Беатриса допила кофе.
— Идем, Брет, — сказала она, протягивая ему руку. — Деваться все равно некуда — надо с этим побыстрей разделаться. Саймон, пошли с нами.
Она вышла из комнаты, все еще держа Брета за руку. Тепло ее дружеской руки согрело душу Брета каким-то неизведанным чувством. Ничего подобного он раньше никогда не испытывал. Но он не стал разбираться в своих ощущениях, с опаской ожидая вопросов, которые ему станет задавать репортер.
Библиотека помещалась в задней части дома. Там у Беатрисы стоял секретер, в котором она держала счета и разные справочники. Субтильный молодой человек в аккуратном синем костюме сидел за столом и с недоуменным видом разглядывал племенную книгу конного завода Лачета. Когда Беатриса с Бретом и Саймоном вошли в библиотеку, он положил книгу и сказал с заметным шотландским акцентом:
— Мисс Эшби? Меня зовут Макаллан. Я — репортер «Вестовер таймс». Простите за бесцеремонное вторжение, но я думал, что вы давно уже пообедали.
— Мы поздно сели за стол и к тому же заговорились, — ответила Беатриса.
— Конечно, — кивнул Макаллан. — Такое событие! Мне не хочется портить вам праздник, но репортер не имеет права запаздывать с новостями.

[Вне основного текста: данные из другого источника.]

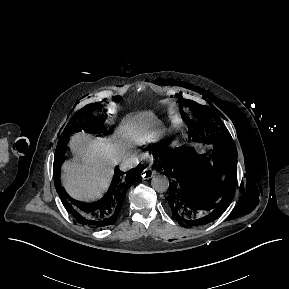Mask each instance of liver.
Segmentation results:
<instances>
[{
    "label": "liver",
    "mask_w": 289,
    "mask_h": 289,
    "mask_svg": "<svg viewBox=\"0 0 289 289\" xmlns=\"http://www.w3.org/2000/svg\"><path fill=\"white\" fill-rule=\"evenodd\" d=\"M154 124L155 118L151 112L128 117L117 129L116 137L128 144L142 143L160 133L158 129L149 130ZM71 147L82 161L64 164L62 185L74 199L95 200L102 195L111 179L114 157L121 146L89 134H78L72 138Z\"/></svg>",
    "instance_id": "obj_1"
}]
</instances>
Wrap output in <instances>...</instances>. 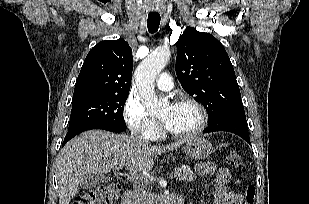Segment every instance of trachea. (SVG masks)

А то, что случилось в вашем семействе, — сейчас наша самая громкая новость.
— Вы имеете в виду возвращение моего племянника?
— Вот именно.
— А как вы об этом узнали, мистер Макаллан?
— Один из моих информаторов услышал об этом в кабачке в Клере.
— Не люблю я это слово.
— Какое — «кабачок»?
— Нет. «Информатор».
— Ну хорошо, один из моих осведомителей, — миролюбиво согласился Макаллан. — Который из этих молодых людей — блудный сын?
Беатриса представила ему Брета и Саймона. Саймон глядел на репортера с холодным отчуждением, но Брет, оказавшийся свидетелем, когда Нат Зуззо перерезал себе ножом горло в кухне ресторанчика, который содержала его бывшая жена, и имевший возможность наблюдать поведение американских репортеров, был очарован этим представителем английской прессы. Он охотно ответил на самоочевидные вопросы Макаллана, но решил любым способом уклониться от фотографирования.